My Review of Hidden Figures

Hidden Figures: The American Dream and the Untold Story of the Black Women Mathematicians Who Helped Win the Space RaceHidden Figures: The American Dream and the Untold Story of the Black Women Mathematicians Who Helped Win the Space Race by Margot Lee Shetterly

My rating: 4 of 5 stars

5 stars for the story. 4 on the writing.

First, I want to say well done to Author Margot Lee Shetterly for all the research and work she did to bring this story to light. She clearly put a lot of time and effort and it shows by the thoroughness of this story.

This book is a fascinating look at remarkable women, particularly African-American women, who overcame segregation, racism, gender politics, and more to not only secure jobs at NACA (NASA’s predecessor) in the late 1930s and early 1940s, but to thrive and contribute to some of the most important aeronautic and space achievements in the mid-twentieth century—so it’s quite impressive that this story was packaged in approximately 265 pages. (I say approximately because the book is bit less than 265 because each chapter started on the right hand page, even if there was no text from the previous chapter on the left hand page. And also while the complete book 349 pages, the last 1/4 is only the notes, bibliography, index, and reading group guide.)

My one main criticism is that this book should have been longer.

The book interwove the stories of several black female protagonists from the late 1930s through the early 1970s. While the cover mentions 4 main women (Dorothy Vaughn, Mary Jackson, Katherine Johnson, and Christine Darden), there are several more women discussed and many more women mentioned throughout the book. So many fascinating and interesting women who were pioneers not only in a workforce, but in math and scientific field, and this book just could not do justice to all of these amazing women. To do so would take several books. But if this book had another 100 pages or so, I think some of these stories could have been fleshed out a bit better (more on that below).

This book dealt with quite complex social and economic themes by showing us these women’s individual narratives (mainly the 4 listed above) set against the history and politics of the time, including the development and rise of NACA/NASA. While the book does nicely deal with the complicated themes of race and gender, I found the narrative to be choppy and disjointed, often overlapping and jumping from one person to the next, and forward and backward through time. This disjointedness created many mini-sections within each chapter, and contributed to the pacing getting bogged down. This resulted in me reading a few sections of a chapter, then putting the book aside for a while, which meant that although I normally would have finished a book this size in a couple days (maybe one weekend day), it instead took me a week and a half to finish it.

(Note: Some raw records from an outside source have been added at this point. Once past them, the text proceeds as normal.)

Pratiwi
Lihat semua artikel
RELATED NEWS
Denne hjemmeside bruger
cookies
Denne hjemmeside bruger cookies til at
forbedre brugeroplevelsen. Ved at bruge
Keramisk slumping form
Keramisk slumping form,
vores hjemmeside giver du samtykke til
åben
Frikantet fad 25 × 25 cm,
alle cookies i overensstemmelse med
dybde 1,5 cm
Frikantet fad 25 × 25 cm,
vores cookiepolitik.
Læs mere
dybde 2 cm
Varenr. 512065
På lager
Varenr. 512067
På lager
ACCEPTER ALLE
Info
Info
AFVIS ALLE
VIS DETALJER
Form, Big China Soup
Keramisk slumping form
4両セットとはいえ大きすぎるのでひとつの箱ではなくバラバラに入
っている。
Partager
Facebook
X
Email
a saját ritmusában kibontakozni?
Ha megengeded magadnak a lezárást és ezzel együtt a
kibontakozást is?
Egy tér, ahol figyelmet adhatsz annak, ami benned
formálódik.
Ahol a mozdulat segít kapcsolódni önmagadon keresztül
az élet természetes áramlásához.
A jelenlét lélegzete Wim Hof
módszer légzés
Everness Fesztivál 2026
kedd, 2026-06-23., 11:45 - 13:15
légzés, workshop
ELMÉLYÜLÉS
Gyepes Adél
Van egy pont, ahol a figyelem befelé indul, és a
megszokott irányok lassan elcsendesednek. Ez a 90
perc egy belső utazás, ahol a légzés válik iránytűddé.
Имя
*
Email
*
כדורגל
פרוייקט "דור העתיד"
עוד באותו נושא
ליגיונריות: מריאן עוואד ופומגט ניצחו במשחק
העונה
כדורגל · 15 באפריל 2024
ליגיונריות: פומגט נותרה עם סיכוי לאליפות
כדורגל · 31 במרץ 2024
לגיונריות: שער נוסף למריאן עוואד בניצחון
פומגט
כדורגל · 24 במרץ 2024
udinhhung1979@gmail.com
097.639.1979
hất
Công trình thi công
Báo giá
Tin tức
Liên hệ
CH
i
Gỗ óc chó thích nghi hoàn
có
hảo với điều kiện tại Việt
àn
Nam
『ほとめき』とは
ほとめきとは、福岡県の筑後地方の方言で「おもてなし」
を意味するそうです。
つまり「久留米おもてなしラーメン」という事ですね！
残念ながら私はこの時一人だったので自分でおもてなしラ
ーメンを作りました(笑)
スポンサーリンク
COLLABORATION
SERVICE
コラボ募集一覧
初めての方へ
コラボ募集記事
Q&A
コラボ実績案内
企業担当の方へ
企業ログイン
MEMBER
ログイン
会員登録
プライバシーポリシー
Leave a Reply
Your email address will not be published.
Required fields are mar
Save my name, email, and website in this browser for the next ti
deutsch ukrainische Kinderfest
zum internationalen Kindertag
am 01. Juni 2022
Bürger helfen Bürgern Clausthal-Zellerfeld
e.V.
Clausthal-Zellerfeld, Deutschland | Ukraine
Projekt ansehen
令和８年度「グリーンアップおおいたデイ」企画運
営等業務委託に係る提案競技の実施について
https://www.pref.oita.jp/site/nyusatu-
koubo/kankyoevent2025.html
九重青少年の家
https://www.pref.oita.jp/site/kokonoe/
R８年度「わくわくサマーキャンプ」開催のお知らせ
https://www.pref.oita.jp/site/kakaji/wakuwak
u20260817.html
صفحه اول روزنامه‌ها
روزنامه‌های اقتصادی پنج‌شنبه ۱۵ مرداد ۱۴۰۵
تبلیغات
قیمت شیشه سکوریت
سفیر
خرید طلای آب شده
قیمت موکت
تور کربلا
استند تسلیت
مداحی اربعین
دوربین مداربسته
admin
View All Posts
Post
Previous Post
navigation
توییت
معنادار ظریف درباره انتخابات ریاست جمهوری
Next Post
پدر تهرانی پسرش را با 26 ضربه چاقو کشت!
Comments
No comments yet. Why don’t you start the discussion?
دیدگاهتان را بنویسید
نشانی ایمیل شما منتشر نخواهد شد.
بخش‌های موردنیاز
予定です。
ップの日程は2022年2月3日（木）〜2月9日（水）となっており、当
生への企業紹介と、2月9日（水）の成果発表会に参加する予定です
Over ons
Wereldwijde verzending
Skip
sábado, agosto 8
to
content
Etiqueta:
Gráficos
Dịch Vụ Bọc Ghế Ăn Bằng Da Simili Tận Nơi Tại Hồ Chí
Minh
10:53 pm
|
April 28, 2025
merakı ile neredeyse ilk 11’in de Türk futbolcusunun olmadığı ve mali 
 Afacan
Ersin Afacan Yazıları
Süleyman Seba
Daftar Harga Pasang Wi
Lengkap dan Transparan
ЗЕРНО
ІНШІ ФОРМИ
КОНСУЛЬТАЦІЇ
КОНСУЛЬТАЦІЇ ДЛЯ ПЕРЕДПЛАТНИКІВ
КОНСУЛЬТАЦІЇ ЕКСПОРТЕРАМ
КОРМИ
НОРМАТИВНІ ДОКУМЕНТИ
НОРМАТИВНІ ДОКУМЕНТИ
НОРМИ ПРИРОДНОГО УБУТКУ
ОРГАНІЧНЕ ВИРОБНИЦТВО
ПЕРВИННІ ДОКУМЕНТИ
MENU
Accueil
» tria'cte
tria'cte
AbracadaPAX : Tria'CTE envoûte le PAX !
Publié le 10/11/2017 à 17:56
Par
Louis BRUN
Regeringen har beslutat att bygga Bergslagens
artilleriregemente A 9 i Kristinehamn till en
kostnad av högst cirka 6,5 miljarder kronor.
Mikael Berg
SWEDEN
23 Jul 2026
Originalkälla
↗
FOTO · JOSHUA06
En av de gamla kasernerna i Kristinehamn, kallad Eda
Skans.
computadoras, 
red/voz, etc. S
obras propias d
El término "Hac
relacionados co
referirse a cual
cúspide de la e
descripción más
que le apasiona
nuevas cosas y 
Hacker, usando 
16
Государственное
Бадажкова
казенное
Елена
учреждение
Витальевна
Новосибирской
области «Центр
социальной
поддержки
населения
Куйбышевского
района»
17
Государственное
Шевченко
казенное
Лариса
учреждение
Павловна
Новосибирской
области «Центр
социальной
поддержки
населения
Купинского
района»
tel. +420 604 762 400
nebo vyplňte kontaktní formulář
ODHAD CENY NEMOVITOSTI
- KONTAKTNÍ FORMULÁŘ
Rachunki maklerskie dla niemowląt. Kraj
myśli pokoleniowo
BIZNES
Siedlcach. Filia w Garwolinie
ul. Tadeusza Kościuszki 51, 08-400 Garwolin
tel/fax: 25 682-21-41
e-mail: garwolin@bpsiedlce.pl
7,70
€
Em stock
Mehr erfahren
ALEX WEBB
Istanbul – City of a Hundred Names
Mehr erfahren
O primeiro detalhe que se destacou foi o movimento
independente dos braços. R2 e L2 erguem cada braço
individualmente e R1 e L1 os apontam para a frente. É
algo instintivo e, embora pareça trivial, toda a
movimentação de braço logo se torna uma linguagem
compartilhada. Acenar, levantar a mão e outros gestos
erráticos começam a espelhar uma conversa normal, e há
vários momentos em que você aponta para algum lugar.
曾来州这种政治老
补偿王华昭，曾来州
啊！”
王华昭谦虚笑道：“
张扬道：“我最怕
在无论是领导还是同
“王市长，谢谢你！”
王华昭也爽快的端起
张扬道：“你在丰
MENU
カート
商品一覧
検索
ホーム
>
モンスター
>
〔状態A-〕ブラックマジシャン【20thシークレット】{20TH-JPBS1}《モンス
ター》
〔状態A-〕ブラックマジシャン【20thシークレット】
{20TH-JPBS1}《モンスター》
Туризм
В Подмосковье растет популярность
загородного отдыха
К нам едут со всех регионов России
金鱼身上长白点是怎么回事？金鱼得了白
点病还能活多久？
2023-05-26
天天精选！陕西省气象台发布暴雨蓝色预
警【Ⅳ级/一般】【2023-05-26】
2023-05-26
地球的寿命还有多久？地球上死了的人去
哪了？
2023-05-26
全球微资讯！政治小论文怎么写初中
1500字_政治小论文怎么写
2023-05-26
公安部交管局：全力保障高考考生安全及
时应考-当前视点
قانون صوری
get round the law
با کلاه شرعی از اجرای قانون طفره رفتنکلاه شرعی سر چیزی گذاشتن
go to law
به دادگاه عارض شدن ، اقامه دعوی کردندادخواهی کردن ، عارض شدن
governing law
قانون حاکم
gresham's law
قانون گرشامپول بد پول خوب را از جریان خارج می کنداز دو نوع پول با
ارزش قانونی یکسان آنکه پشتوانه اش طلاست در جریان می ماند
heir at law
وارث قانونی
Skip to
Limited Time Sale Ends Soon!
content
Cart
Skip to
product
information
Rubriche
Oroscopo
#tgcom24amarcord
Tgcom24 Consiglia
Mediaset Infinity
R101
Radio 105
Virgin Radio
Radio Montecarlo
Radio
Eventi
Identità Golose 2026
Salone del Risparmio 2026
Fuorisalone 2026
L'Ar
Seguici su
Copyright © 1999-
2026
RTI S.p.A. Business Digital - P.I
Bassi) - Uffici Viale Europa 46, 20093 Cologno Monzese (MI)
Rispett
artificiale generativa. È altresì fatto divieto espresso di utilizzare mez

The writing also leaned more toward the technical (the science and math of aeronautics and space travel). While this technical writing supported the story of NACA/NASA’s development and the work being done by the women of and other staff, it lacked the warmth and depth of a personal narrative. While the post-WWII space race is fascinating, there are many books on the subject and I was more interested in the women’s personal narratives. More on their individual experiences, which we are really only given glimpses of. I realize each women’s personal journey heavily relied on what was happening in the world/NASA, but I would have liked to read a bit less NASA’s story and more on the women. Ms. Shetterly even notes in the epilogue that she had to cut quite a bit of personal narrative out. I find that disappointing, because I think readers would have gladly read another 100 or more pages.

I do admit that the complexity of this story would make it hard to separate the personal narratives from the story of NACA/NASA and the politics and history of that time—and Ms. Shetterly probably could have tripled the pages to tell this story. But I find it sad that parts were cut with no real explanation as to why other than to keep the book at a “reasonable” length. (I’m guessing the publisher wanted this to be under 300 pages probably for marketability purposes.)

Despite the issues I saw with the writing and the editorial choices, this is a book worth reading. This is a story that should be taught in secondary schools because there is not enough focus on the contributions of women, especially minority women and women in the sciences, throughout history.